# WHAT THE TASK ASKS
Any image found in the entries is to be skipped; the rest is returned word for word.

# RECORDS PROVIDED
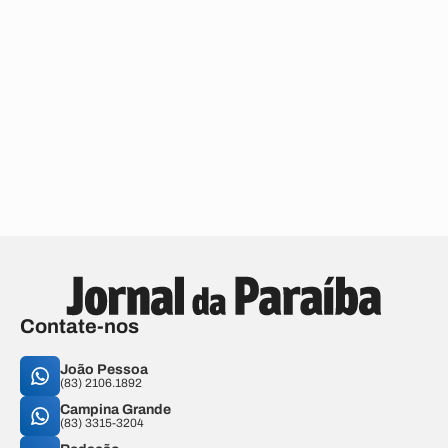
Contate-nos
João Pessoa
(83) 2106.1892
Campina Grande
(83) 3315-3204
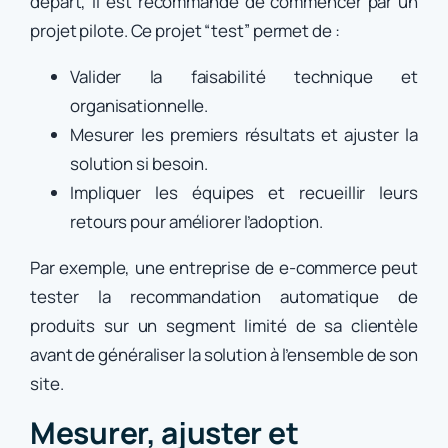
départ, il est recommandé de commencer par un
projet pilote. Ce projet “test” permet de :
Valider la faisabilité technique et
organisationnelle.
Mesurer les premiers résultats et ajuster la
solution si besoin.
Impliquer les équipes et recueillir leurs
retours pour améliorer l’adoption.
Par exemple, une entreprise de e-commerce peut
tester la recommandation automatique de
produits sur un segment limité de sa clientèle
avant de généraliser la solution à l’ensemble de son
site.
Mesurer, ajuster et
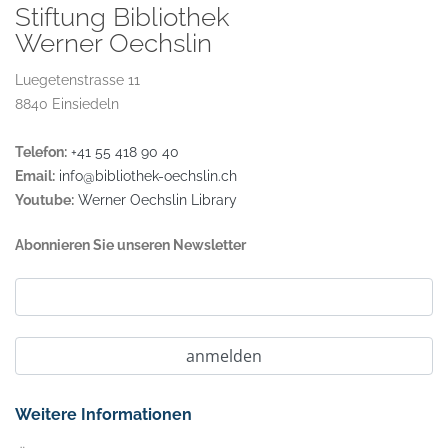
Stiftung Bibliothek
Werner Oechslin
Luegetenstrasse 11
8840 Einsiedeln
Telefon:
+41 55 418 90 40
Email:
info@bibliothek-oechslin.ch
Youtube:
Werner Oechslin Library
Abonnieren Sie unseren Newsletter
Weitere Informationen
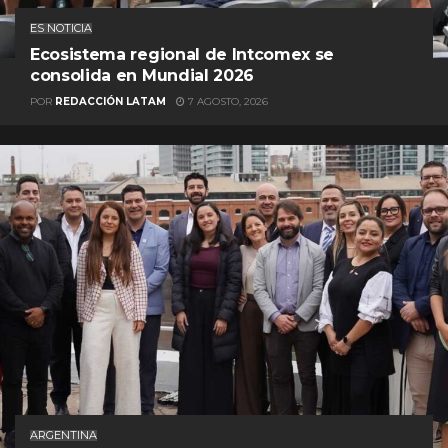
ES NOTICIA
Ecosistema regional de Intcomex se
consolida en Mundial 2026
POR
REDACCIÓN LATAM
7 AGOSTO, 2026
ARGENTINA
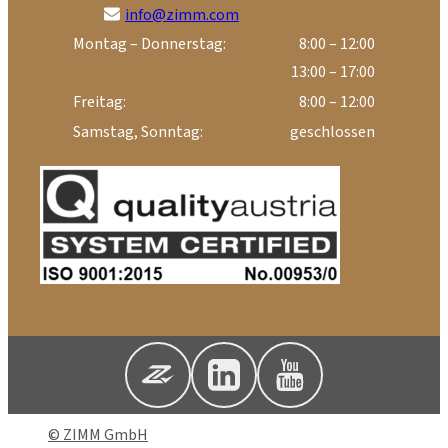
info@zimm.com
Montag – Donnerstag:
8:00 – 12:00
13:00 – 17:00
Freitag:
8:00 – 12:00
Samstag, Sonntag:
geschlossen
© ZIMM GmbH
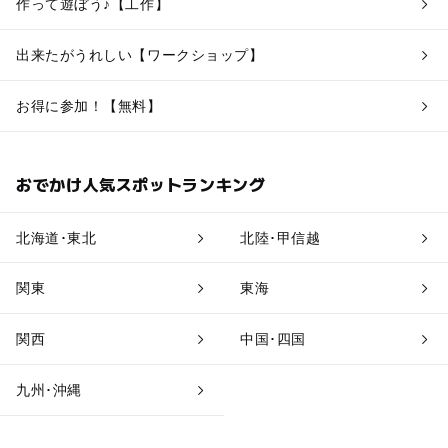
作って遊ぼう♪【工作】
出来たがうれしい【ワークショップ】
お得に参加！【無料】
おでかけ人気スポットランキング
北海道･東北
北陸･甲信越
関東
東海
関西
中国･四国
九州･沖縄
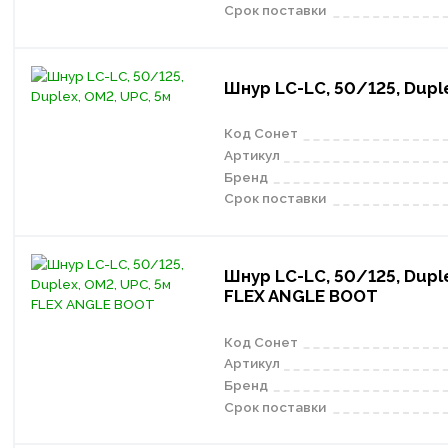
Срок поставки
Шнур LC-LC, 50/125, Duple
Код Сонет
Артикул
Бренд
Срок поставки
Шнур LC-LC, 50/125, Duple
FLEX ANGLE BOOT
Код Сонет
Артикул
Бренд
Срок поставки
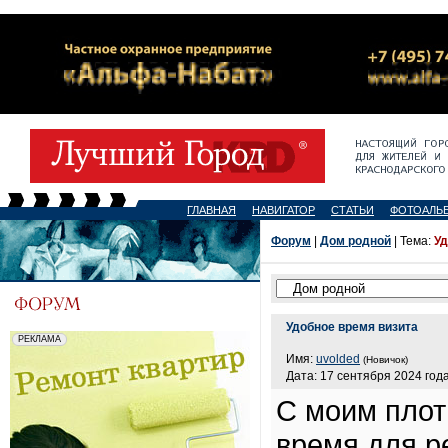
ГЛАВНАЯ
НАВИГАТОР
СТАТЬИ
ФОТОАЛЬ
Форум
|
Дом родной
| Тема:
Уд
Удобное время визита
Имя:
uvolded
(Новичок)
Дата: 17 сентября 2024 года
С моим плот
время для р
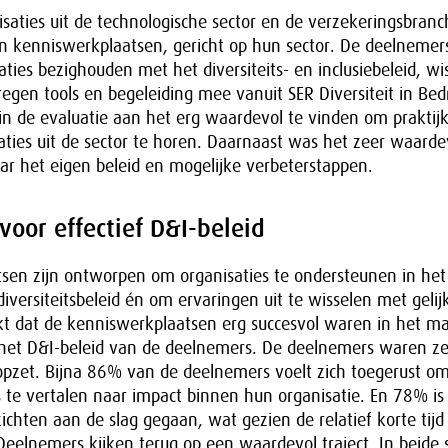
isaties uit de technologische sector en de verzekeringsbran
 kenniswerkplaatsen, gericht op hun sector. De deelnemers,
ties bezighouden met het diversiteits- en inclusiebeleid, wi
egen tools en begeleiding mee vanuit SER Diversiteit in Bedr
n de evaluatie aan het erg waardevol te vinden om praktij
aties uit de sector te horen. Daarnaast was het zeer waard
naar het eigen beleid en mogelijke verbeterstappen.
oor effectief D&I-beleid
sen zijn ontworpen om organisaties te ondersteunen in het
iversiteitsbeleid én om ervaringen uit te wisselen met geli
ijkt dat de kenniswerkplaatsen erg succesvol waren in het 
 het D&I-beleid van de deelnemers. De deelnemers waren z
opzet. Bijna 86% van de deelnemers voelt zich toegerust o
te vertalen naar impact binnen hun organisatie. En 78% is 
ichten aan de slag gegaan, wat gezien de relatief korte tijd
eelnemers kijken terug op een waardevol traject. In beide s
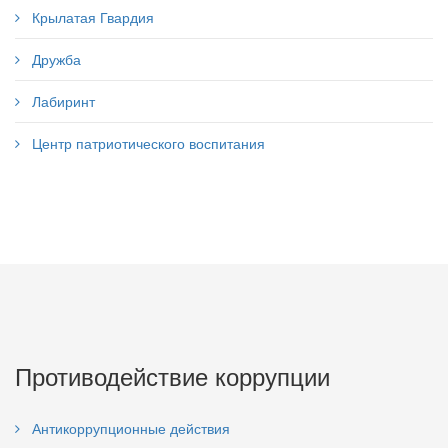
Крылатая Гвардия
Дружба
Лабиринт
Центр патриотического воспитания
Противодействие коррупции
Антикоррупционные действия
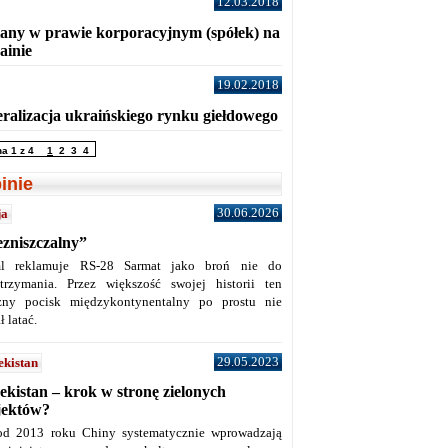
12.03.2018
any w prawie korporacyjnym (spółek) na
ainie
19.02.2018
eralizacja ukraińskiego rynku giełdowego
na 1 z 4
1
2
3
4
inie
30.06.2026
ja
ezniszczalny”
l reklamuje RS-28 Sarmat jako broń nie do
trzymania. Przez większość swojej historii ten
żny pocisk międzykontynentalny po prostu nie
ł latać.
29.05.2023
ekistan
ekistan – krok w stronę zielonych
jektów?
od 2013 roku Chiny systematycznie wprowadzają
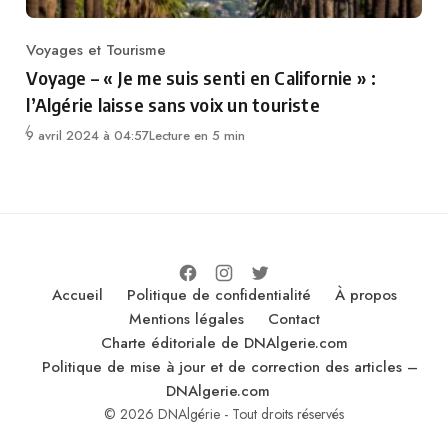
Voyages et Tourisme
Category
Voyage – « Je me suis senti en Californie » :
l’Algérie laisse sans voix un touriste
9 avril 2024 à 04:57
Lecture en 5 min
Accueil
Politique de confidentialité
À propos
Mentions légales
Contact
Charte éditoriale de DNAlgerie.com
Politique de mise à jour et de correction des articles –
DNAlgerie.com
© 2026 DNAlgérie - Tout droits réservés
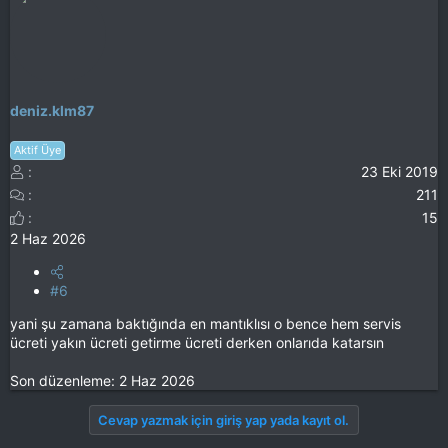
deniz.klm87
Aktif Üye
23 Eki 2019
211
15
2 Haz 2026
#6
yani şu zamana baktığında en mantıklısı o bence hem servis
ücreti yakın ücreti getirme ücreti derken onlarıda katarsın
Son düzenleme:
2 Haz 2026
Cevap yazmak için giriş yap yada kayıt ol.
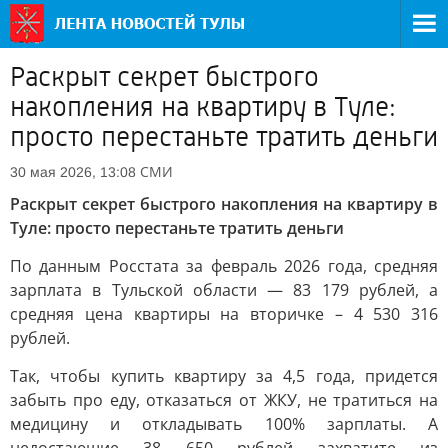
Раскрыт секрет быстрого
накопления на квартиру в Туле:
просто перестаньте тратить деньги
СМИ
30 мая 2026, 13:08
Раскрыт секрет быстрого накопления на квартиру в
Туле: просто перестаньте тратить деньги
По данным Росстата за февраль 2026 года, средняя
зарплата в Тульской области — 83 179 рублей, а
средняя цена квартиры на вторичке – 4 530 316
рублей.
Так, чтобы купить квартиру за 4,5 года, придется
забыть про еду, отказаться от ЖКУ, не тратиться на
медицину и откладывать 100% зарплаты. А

# OUTPUT
Contate-nos
João Pessoa
(83) 2106.1892
Campina Grande
(83) 3315-3204
départ, il est recommandé de commencer par un
projet pilote. Ce projet “test” permet de :
Valider la faisabilité technique et
organisationnelle.
Mesurer les premiers résultats et ajuster la
solution si besoin.
Impliquer les équipes et recueillir leurs
retours pour améliorer l’adoption.
Par exemple, une entreprise de e-commerce peut
tester la recommandation automatique de
produits sur un segment limité de sa clientèle
avant de généraliser la solution à l’ensemble de son
site.
Mesurer, ajuster et
Stiftung Bibliothek
Werner Oechslin
Luegetenstrasse 11
8840 Einsiedeln
Telefon:
+41 55 418 90 40
Email:
info@bibliothek-oechslin.ch
Youtube:
Werner Oechslin Library
Abonnieren Sie unseren Newsletter
Weitere Informationen
ES NOTICIA
Ecosistema regional de Intcomex se
consolida en Mundial 2026
POR
REDACCIÓN LATAM
7 AGOSTO, 2026
ARGENTINA
info@zimm.com
Montag – Donnerstag:
8:00 – 12:00
13:00 – 17:00
Freitag:
8:00 – 12:00
Samstag, Sonntag:
geschlossen
© ZIMM GmbH
作って遊ぼう♪【工作】
出来たがうれしい【ワークショップ】
お得に参加！【無料】
おでかけ人気スポットランキング
北海道･東北
北陸･甲信越
関東
東海
関西
中国･四国
九州･沖縄
Срок поставки
Шнур LC-LC, 50/125, Duple
Код Сонет
Артикул
Бренд
Срок поставки
Шнур LC-LC, 50/125, Duple
FLEX ANGLE BOOT
Код Сонет
Артикул
Бренд
Срок поставки
ГЛАВНАЯ
НАВИГАТОР
СТАТЬИ
ФОТОАЛЬ
Форум
|
Дом родной
| Тема:
Уд
Удобное время визита
Имя:
uvolded
(Новичок)
Дата: 17 сентября 2024 года
С моим плот
время для р
isaties uit de technologische sector en de verzekeringsbran
 kenniswerkplaatsen, gericht op hun sector. De deelnemers,
ties bezighouden met het diversiteits- en inclusiebeleid, wi
egen tools en begeleiding mee vanuit SER Diversiteit in Bedr
n de evaluatie aan het erg waardevol te vinden om praktij
aties uit de sector te horen. Daarnaast was het zeer waard
naar het eigen beleid en mogelijke verbeterstappen.
oor effectief D&I-beleid
sen zijn ontworpen om organisaties te ondersteunen in het
iversiteitsbeleid én om ervaringen uit te wisselen met geli
ijkt dat de kenniswerkplaatsen erg succesvol waren in het 
 het D&I-beleid van de deelnemers. De deelnemers waren z
opzet. Bijna 86% van de deelnemers voelt zich toegerust o
te vertalen naar impact binnen hun organisatie. En 78% is 
ichten aan de slag gegaan, wat gezien de relatief korte tijd
eelnemers kijken terug op een waardevol traject. In beide s
Крылатая Гвардия
Дружба
Лабиринт
Центр патриотического воспитания
Противодействие коррупции
Антикоррупционные действия
12.03.2018
any w prawie korporacyjnym (spółek) na
ainie
19.02.2018
eralizacja ukraińskiego rynku giełdowego
na 1 z 4
1
2
3
4
inie
30.06.2026
ja
ezniszczalny”
l reklamuje RS-28 Sarmat jako broń nie do
trzymania. Przez większość swojej historii ten
żny pocisk międzykontynentalny po prostu nie
ł latać.
29.05.2023
ekistan
ekistan – krok w stronę zielonych
jektów?
od 2013 roku Chiny systematycznie wprowadzają
Voyages et Tourisme
Category
Voyage – « Je me suis senti en Californie » :
l’Algérie laisse sans voix un touriste
9 avril 2024 à 04:57
Lecture en 5 min
Accueil
Politique de confidentialité
À propos
Mentions légales
Contact
Charte éditoriale de DNAlgerie.com
Politique de mise à jour et de correction des articles –
DNAlgerie.com
© 2026 DNAlgérie - Tout droits réservés
deniz.klm87
Aktif Üye
23 Eki 2019
211
15
2 Haz 2026
#6
yani şu zamana baktığında en mantıklısı o bence hem servis
ücreti yakın ücreti getirme ücreti derken onlarıda katarsın
Son düzenleme:
2 Haz 2026
Cevap yazmak için giriş yap yada kayıt ol.
Раскрыт секрет быстрого
накопления на квартиру в Туле:
просто перестаньте тратить деньги
СМИ
30 мая 2026, 13:08
Раскрыт секрет быстрого накопления на квартиру в
Туле: просто перестаньте тратить деньги
По данным Росстата за февраль 2026 года, средняя
зарплата в Тульской области — 83 179 рублей, а
средняя цена квартиры на вторичке – 4 530 316
рублей.
Так, чтобы купить квартиру за 4,5 года, придется
забыть про еду, отказаться от ЖКУ, не тратиться на
медицину и откладывать 100% зарплаты. А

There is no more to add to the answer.